• **Problem description**: Look through the entries below for the line with "Ελληνικά (674, 27)" and the line with "نیامده‌ می‌رود (346, 2181)", then give again exactly those two lines and all lines between them, minus the pictures.

(Records drawn from a dataset)
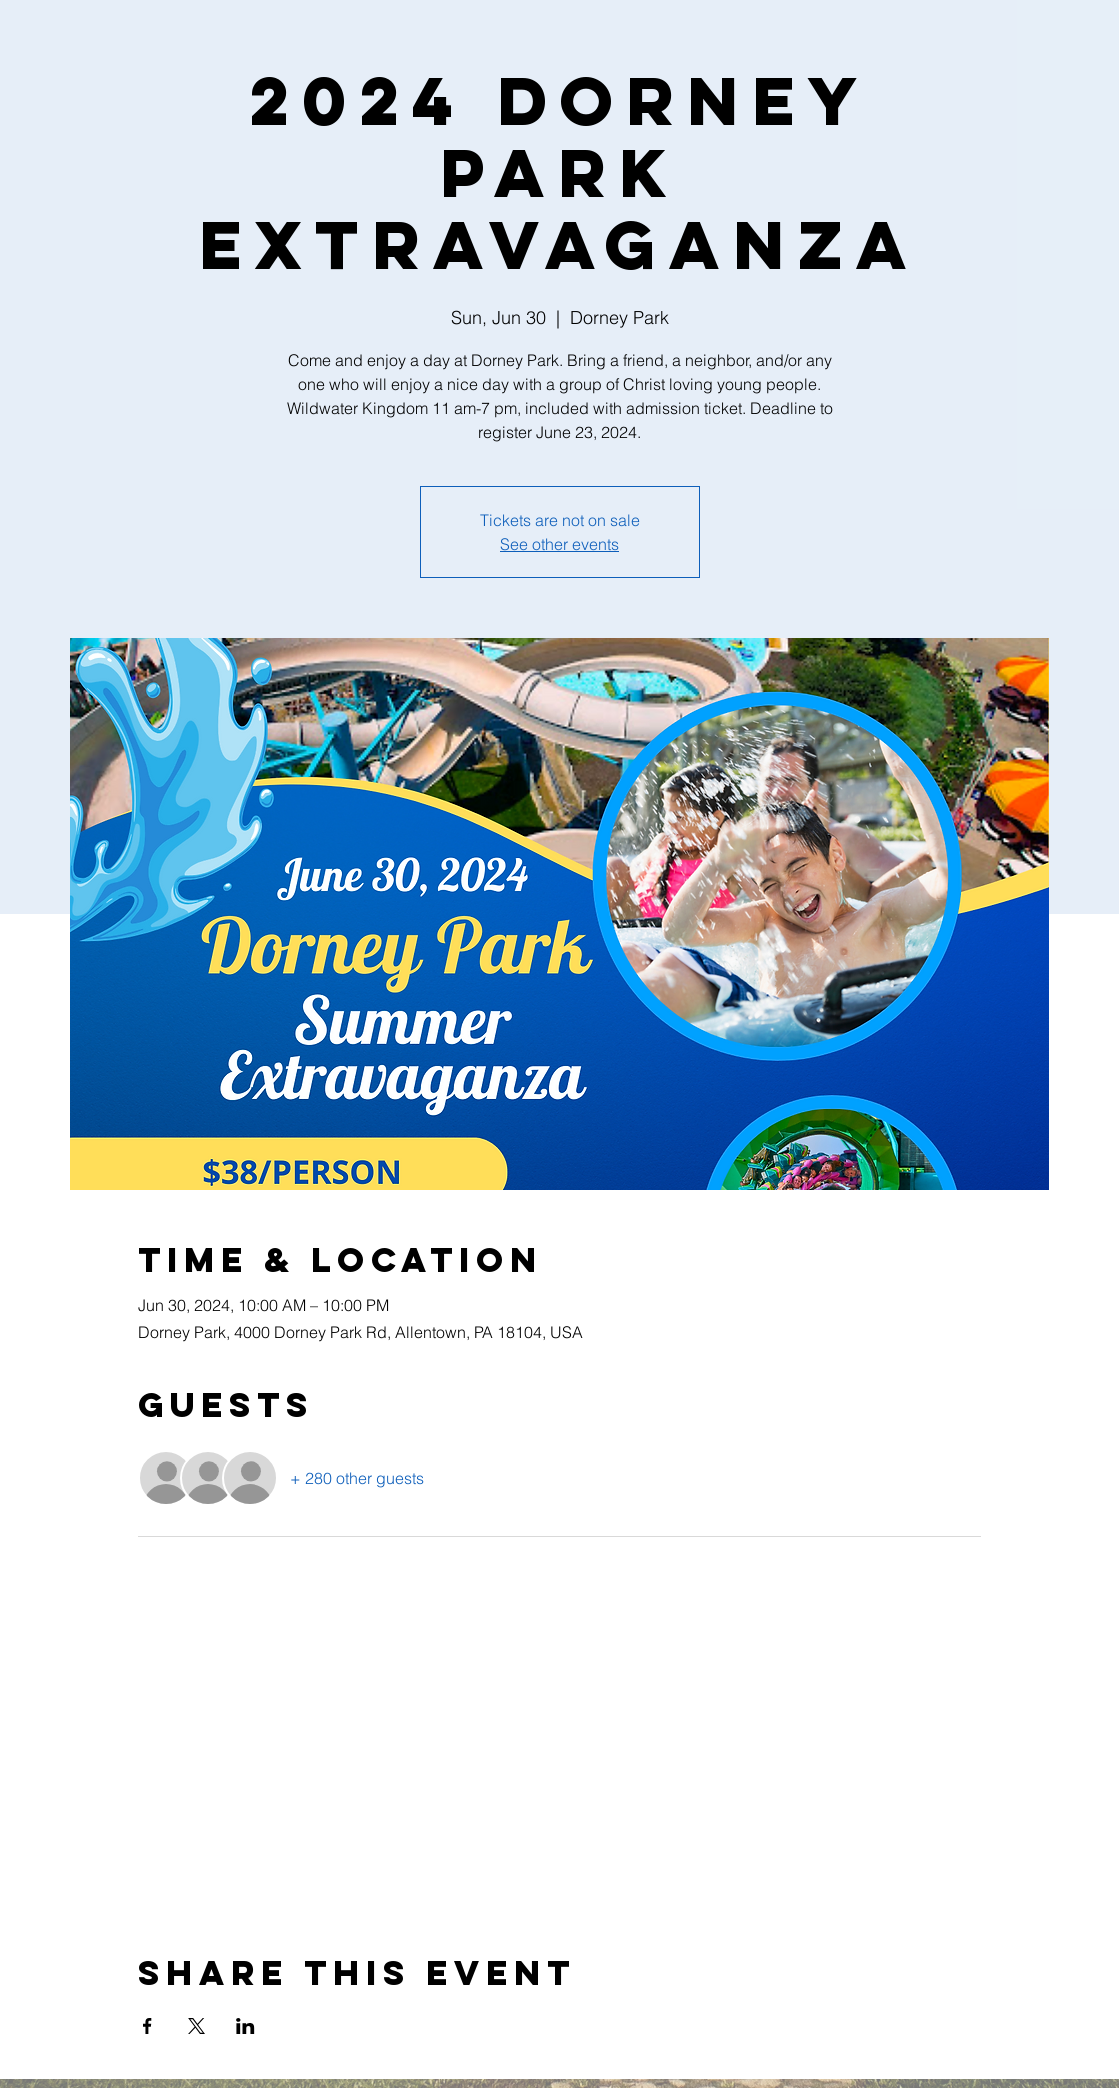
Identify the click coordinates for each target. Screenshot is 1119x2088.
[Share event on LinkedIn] (245, 2026)
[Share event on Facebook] (147, 2026)
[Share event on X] (196, 2026)
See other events (559, 544)
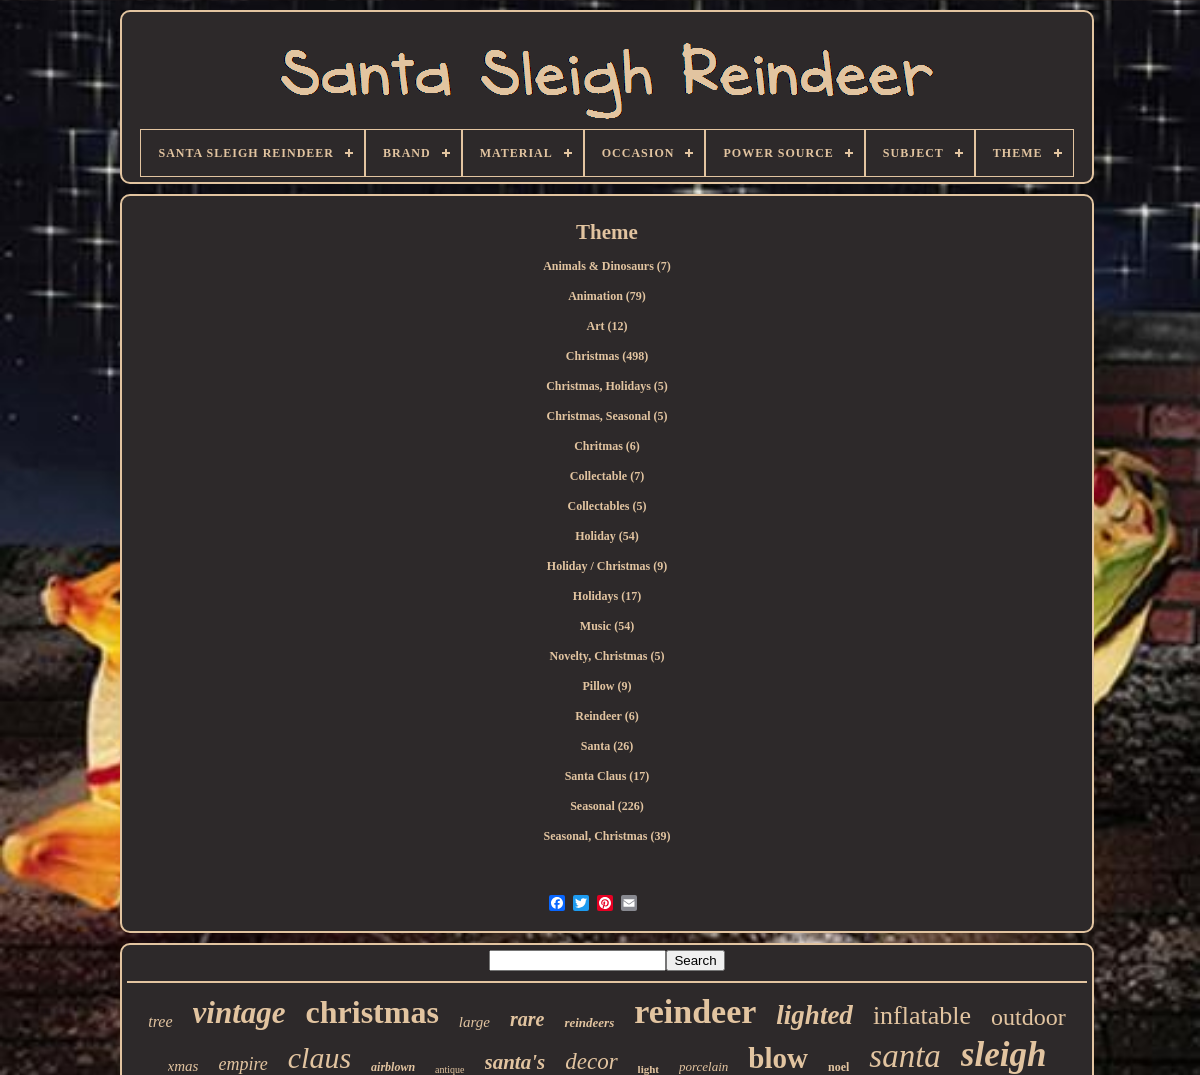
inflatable (922, 1015)
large (474, 1022)
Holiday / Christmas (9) (607, 566)
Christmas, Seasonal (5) (606, 416)
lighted (814, 1015)
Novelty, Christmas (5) (607, 656)
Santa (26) (607, 746)
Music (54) (607, 626)
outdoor (1028, 1017)
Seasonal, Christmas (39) (606, 836)
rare (527, 1019)
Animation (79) (607, 296)
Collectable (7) (607, 476)
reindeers (589, 1022)
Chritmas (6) (607, 446)
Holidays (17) (607, 596)
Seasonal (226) (607, 806)
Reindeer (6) (606, 716)
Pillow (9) (607, 686)
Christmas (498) (607, 356)
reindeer (695, 1011)
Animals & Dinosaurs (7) (607, 266)
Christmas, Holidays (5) (607, 386)
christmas (372, 1012)
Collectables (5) (607, 506)
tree (160, 1021)
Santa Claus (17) (607, 776)
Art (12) (607, 326)
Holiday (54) (607, 536)
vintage (239, 1012)
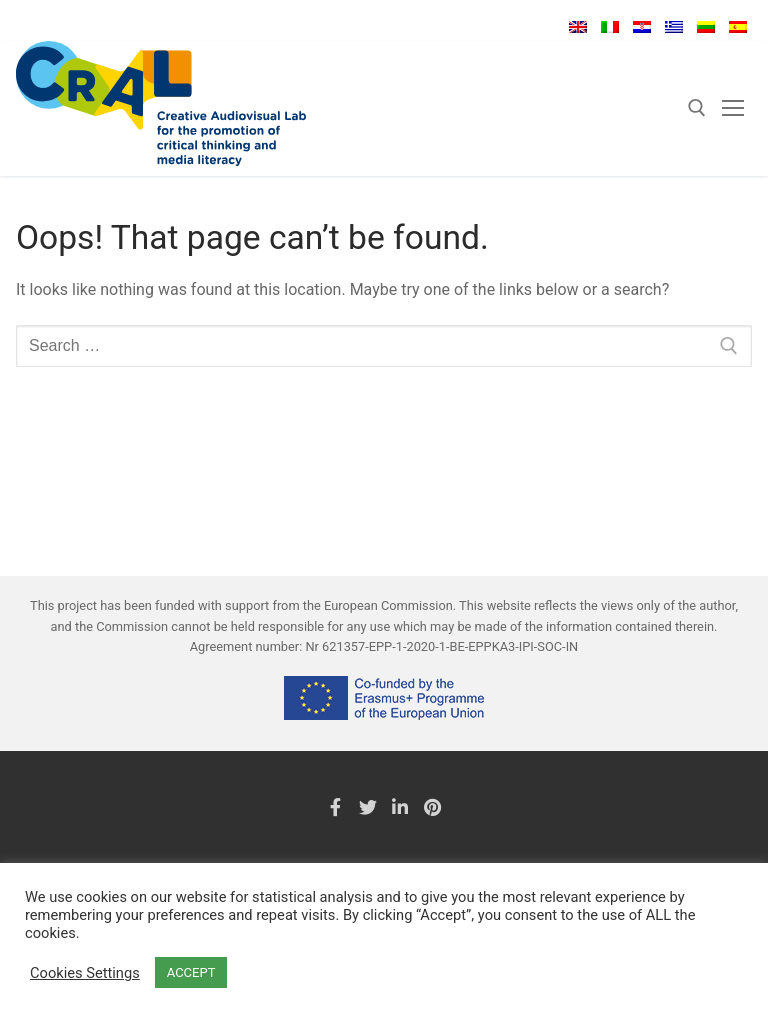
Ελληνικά (674, 27)
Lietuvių (706, 27)
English (578, 27)
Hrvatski (642, 27)
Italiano (610, 27)
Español (738, 27)
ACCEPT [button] (191, 972)
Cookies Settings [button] (85, 973)
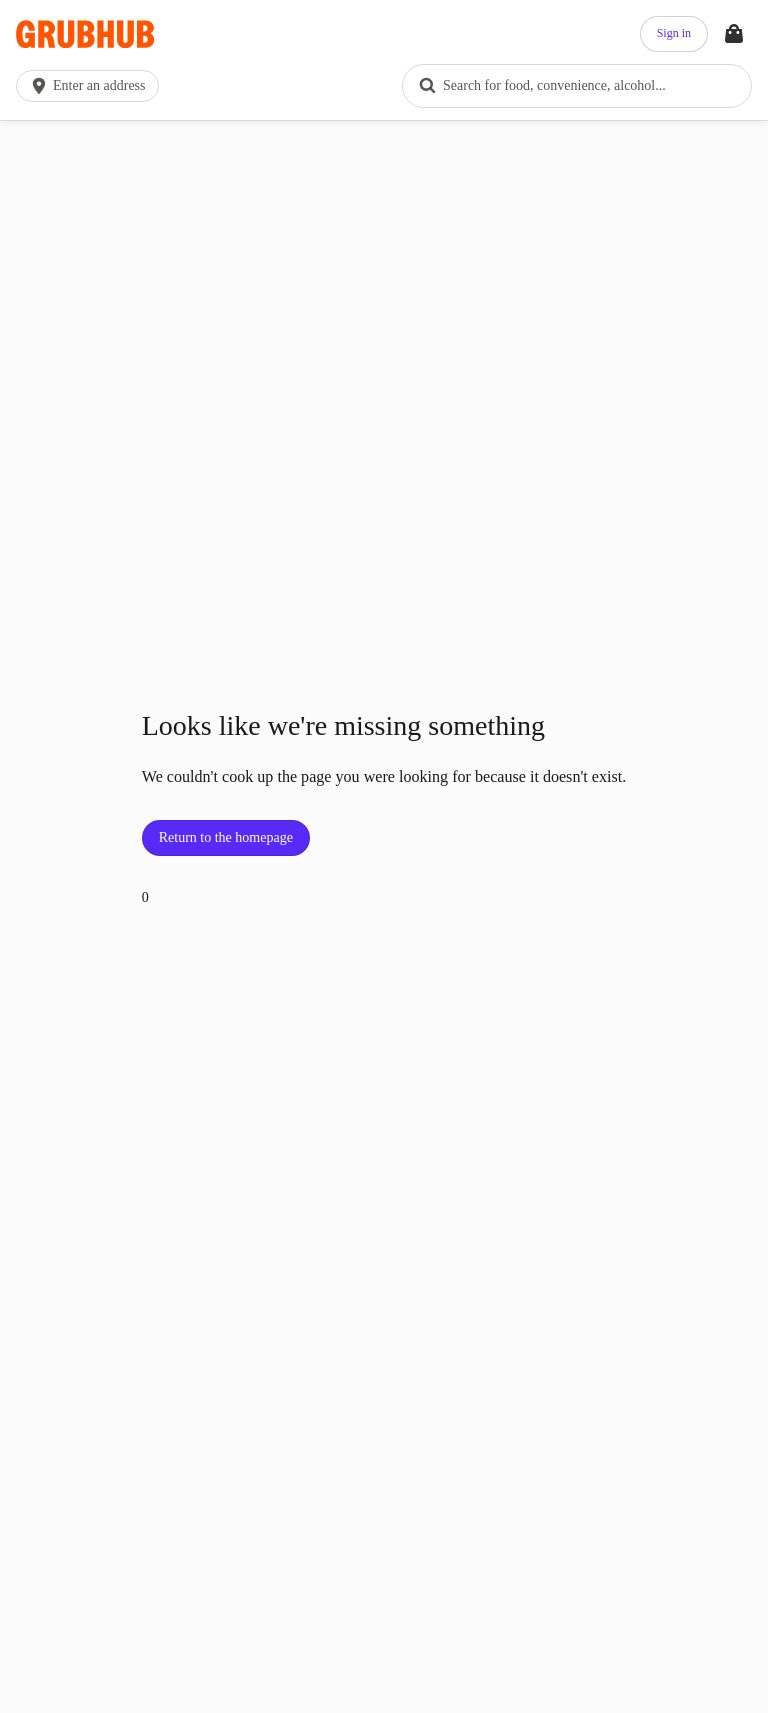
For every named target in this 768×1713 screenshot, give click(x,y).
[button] (91, 86)
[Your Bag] (734, 34)
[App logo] (85, 34)
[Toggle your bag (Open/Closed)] (734, 34)
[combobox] (577, 86)
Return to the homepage (226, 837)
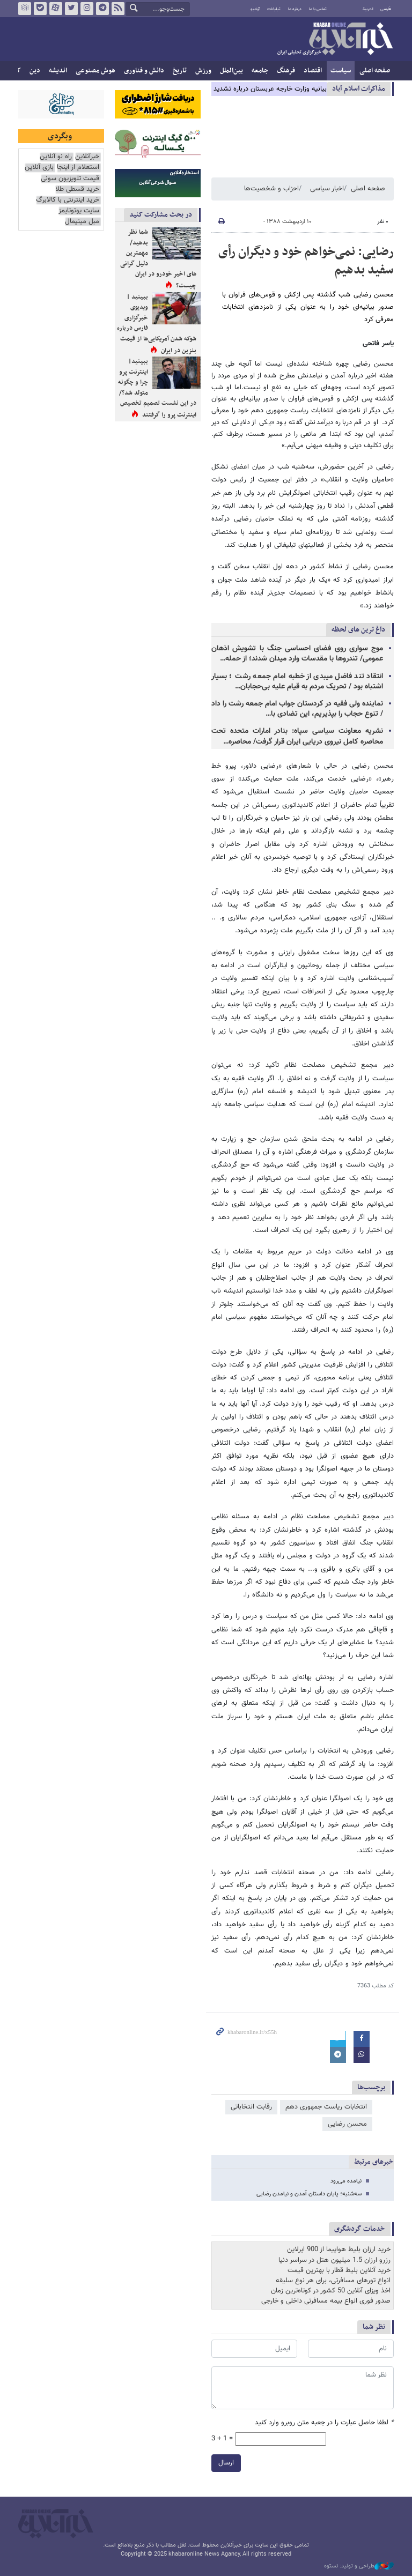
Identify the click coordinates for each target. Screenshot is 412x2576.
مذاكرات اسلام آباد (358, 89)
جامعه (260, 71)
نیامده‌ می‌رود (346, 2181)
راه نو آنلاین (56, 157)
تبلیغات (274, 9)
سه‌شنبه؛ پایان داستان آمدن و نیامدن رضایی (309, 2194)
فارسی (385, 9)
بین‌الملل (231, 71)
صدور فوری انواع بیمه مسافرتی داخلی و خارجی (326, 2301)
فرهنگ (286, 71)
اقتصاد (313, 71)
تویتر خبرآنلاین (71, 8)
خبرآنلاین (335, 39)
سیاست (340, 71)
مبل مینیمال (82, 222)
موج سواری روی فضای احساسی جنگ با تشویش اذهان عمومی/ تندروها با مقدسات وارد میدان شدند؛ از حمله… (297, 654)
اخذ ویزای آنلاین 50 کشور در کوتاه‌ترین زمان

• **Solution to the exercise**:
Ελληνικά (674, 27)
Lietuvių (706, 27)
English (578, 27)
Hrvatski (642, 27)
Italiano (610, 27)
Español (738, 27)
ACCEPT [button] (191, 972)
Cookies Settings [button] (85, 973)
For every named target in this 768×1713 screenshot, give click(x,y).
[button] (91, 86)
[Your Bag] (734, 34)
[App logo] (85, 34)
[Toggle your bag (Open/Closed)] (734, 34)
[combobox] (577, 86)
Return to the homepage (226, 837)
Identify the click coordinates for each target. Screenshot is 412x2576.
مذاكرات اسلام آباد (358, 89)
جامعه (260, 71)
نیامده‌ می‌رود (346, 2181)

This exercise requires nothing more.